- Born: c. 1933 Fort George, Scotland
- Origin: Australia
- Died: 2004
- Formerly of: Queensland Pops Orchestra

= Colin Harper (conductor) =

Colin Harper AM MBE (c. 1933 – 2004) was a Scottish Australian conductor and the founder of the Queensland Pops Orchestra.

Harper was born in Fort George in Scotland.
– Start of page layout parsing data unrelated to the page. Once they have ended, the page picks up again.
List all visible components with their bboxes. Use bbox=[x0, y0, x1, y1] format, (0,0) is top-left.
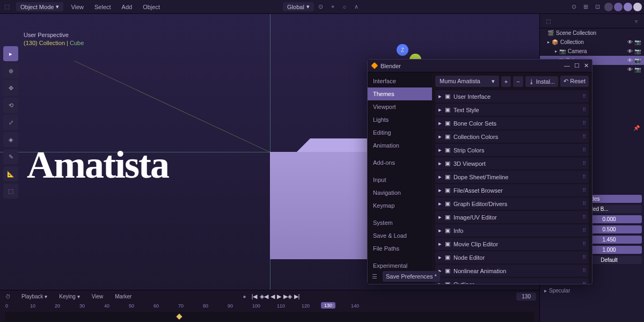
eye-icon[interactable]: 👁 bbox=[627, 67, 633, 72]
prefs-tab-save-load[interactable]: Save & Load bbox=[368, 229, 432, 242]
maximize-icon[interactable]: ☐ bbox=[574, 62, 580, 69]
drag-handle-icon[interactable]: ⠿ bbox=[582, 107, 586, 113]
minimize-icon[interactable]: — bbox=[564, 62, 570, 69]
camera-icon[interactable]: 📷 bbox=[634, 57, 641, 63]
hamburger-icon[interactable]: ☰ bbox=[370, 272, 379, 281]
theme-section[interactable]: ▸▣Movie Clip Editor⠿ bbox=[435, 238, 589, 250]
reset-theme-button[interactable]: ↶ Reset bbox=[560, 76, 589, 87]
drag-handle-icon[interactable]: ⠿ bbox=[582, 187, 586, 193]
prefs-tab-viewport[interactable]: Viewport bbox=[368, 100, 432, 113]
drag-handle-icon[interactable]: ⠿ bbox=[582, 120, 586, 126]
auto-key-icon[interactable]: ● bbox=[240, 291, 250, 301]
filter-icon[interactable]: ▿ bbox=[631, 16, 641, 26]
measure-tool[interactable]: 📐 bbox=[3, 166, 18, 181]
eye-icon[interactable]: 👁 bbox=[627, 39, 633, 45]
theme-section[interactable]: ▸▣Outliner⠿ bbox=[435, 278, 589, 284]
outliner-scene-collection[interactable]: 🎬 Scene Collection bbox=[540, 28, 644, 38]
chevron-down-icon[interactable]: ∧ bbox=[352, 2, 361, 12]
prefs-tab-add-ons[interactable]: Add-ons bbox=[368, 156, 432, 169]
theme-section[interactable]: ▸▣User Interface⠿ bbox=[435, 90, 589, 103]
camera-icon[interactable]: 📷 bbox=[634, 67, 641, 72]
xray-icon[interactable]: ⊡ bbox=[592, 2, 602, 12]
eye-icon[interactable]: 👁 bbox=[627, 48, 633, 54]
prefs-tab-interface[interactable]: Interface bbox=[368, 75, 432, 87]
wireframe-shading-icon[interactable] bbox=[604, 3, 613, 11]
drag-handle-icon[interactable]: ⠿ bbox=[582, 281, 586, 284]
theme-section[interactable]: ▸▣File/Asset Browser⠿ bbox=[435, 184, 589, 196]
theme-section[interactable]: ▸▣Graph Editor/Drivers⠿ bbox=[435, 197, 589, 210]
eye-icon[interactable]: 👁 bbox=[627, 57, 633, 63]
prefs-tab-file-paths[interactable]: File Paths bbox=[368, 242, 432, 255]
drag-handle-icon[interactable]: ⠿ bbox=[582, 201, 586, 207]
prefs-tab-lights[interactable]: Lights bbox=[368, 113, 432, 126]
scale-tool[interactable]: ⤢ bbox=[3, 115, 18, 130]
timeline-view[interactable]: View bbox=[89, 292, 107, 301]
keyframe-diamond[interactable] bbox=[176, 313, 182, 319]
proportional-icon[interactable]: ○ bbox=[340, 2, 349, 12]
outliner-item[interactable]: ▸📷Camera👁📷 bbox=[540, 47, 644, 56]
jump-end-icon[interactable]: ▶| bbox=[294, 293, 300, 300]
drag-handle-icon[interactable]: ⠿ bbox=[582, 228, 586, 233]
add-theme-button[interactable]: + bbox=[501, 76, 511, 87]
drag-handle-icon[interactable]: ⠿ bbox=[582, 254, 586, 260]
pivot-icon[interactable]: ⊙ bbox=[569, 2, 579, 12]
theme-section[interactable]: ▸▣3D Viewport⠿ bbox=[435, 157, 589, 170]
menu-object[interactable]: Object bbox=[140, 3, 163, 11]
save-preferences-button[interactable]: Save Preferences * bbox=[383, 271, 440, 282]
rendered-shading-icon[interactable] bbox=[633, 3, 642, 11]
prefs-tab-animation[interactable]: Animation bbox=[368, 139, 432, 152]
mode-dropdown[interactable]: Object Mode ▾ bbox=[16, 2, 63, 11]
overlays-icon[interactable]: ⊞ bbox=[581, 2, 590, 12]
solid-shading-icon[interactable] bbox=[614, 3, 623, 11]
drag-handle-icon[interactable]: ⠿ bbox=[582, 214, 586, 220]
play-icon[interactable]: ▶ bbox=[277, 293, 281, 300]
drag-handle-icon[interactable]: ⠿ bbox=[582, 268, 586, 274]
pin-icon[interactable]: 📌 bbox=[633, 125, 640, 131]
transform-tool[interactable]: ◈ bbox=[3, 132, 18, 147]
play-reverse-icon[interactable]: ◀ bbox=[270, 293, 275, 300]
drag-handle-icon[interactable]: ⠿ bbox=[582, 174, 586, 180]
pivot-icon[interactable]: ⊙ bbox=[316, 2, 326, 12]
menu-view[interactable]: View bbox=[68, 3, 87, 11]
theme-section[interactable]: ▸▣Text Style⠿ bbox=[435, 104, 589, 116]
timeline-track[interactable] bbox=[5, 312, 534, 321]
menu-select[interactable]: Select bbox=[91, 3, 114, 11]
drag-handle-icon[interactable]: ⠿ bbox=[582, 160, 586, 166]
theme-preset-dropdown[interactable]: Mumu Amatista ▾ bbox=[435, 76, 499, 87]
camera-icon[interactable]: 📷 bbox=[634, 48, 641, 54]
theme-section[interactable]: ▸▣Image/UV Editor⠿ bbox=[435, 211, 589, 223]
drag-handle-icon[interactable]: ⠿ bbox=[582, 147, 586, 153]
prefs-tab-experimental[interactable]: Experimental bbox=[368, 259, 432, 272]
editor-type-icon[interactable]: ⬚ bbox=[543, 16, 553, 26]
orientation-dropdown[interactable]: Global ▾ bbox=[283, 2, 314, 11]
drag-handle-icon[interactable]: ⠿ bbox=[582, 241, 586, 247]
specular-header[interactable]: ▸ Specular bbox=[542, 286, 642, 295]
outliner-item[interactable]: ▸📦Collection👁📷 bbox=[540, 38, 644, 47]
menu-add[interactable]: Add bbox=[119, 3, 136, 11]
add-cube-tool[interactable]: ⬚ bbox=[3, 184, 18, 199]
theme-section[interactable]: ▸▣Bone Color Sets⠿ bbox=[435, 117, 589, 129]
select-tool[interactable]: ▸ bbox=[3, 46, 18, 61]
close-icon[interactable]: ✕ bbox=[584, 62, 589, 69]
snap-icon[interactable]: ⌖ bbox=[328, 2, 338, 12]
jump-start-icon[interactable]: |◀ bbox=[252, 293, 258, 300]
timeline-marker[interactable]: Marker bbox=[112, 292, 135, 301]
theme-section[interactable]: ▸▣Node Editor⠿ bbox=[435, 251, 589, 264]
timeline-ruler[interactable]: 130 0102030405060708090100110120130140 bbox=[0, 302, 539, 312]
prefs-tab-editing[interactable]: Editing bbox=[368, 126, 432, 139]
gizmo-z-axis[interactable]: Z bbox=[397, 44, 408, 56]
prefs-titlebar[interactable]: 🔶 Blender — ☐ ✕ bbox=[368, 60, 592, 72]
camera-icon[interactable]: 📷 bbox=[634, 39, 641, 45]
rotate-tool[interactable]: ⟲ bbox=[3, 98, 18, 113]
drag-handle-icon[interactable]: ⠿ bbox=[582, 134, 586, 140]
prefs-tab-keymap[interactable]: Keymap bbox=[368, 199, 432, 212]
install-theme-button[interactable]: ⭳ Instal... bbox=[525, 76, 559, 87]
annotate-tool[interactable]: ✎ bbox=[3, 149, 18, 164]
prefs-tab-system[interactable]: System bbox=[368, 216, 432, 229]
theme-section[interactable]: ▸▣Collection Colors⠿ bbox=[435, 130, 589, 143]
prefs-tab-input[interactable]: Input bbox=[368, 173, 432, 186]
theme-section[interactable]: ▸▣Info⠿ bbox=[435, 224, 589, 237]
timeline-keying[interactable]: Keying ▾ bbox=[56, 292, 83, 301]
editor-type-icon[interactable]: ⬚ bbox=[2, 2, 12, 12]
drag-handle-icon[interactable]: ⠿ bbox=[582, 93, 586, 99]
He joined the Army when he was 14 and later became the bandmaster of Gordon Highlander regiment. He moved to Australia in 1972 and became the music director of the Fifth Military District band in Perth. 1981 saw him move to Brisbane where in 1984 he founded the Queensland Pops Orchestra who put on series of The Best of British and Scotland the Brave concerts. Harper died in January 2004 from cancer.

The 2000 ABC Classics album release of highlights of one of his Scotland the Brave concerts was nominated for the 2001 ARIA Award for Best Cast or Show Album.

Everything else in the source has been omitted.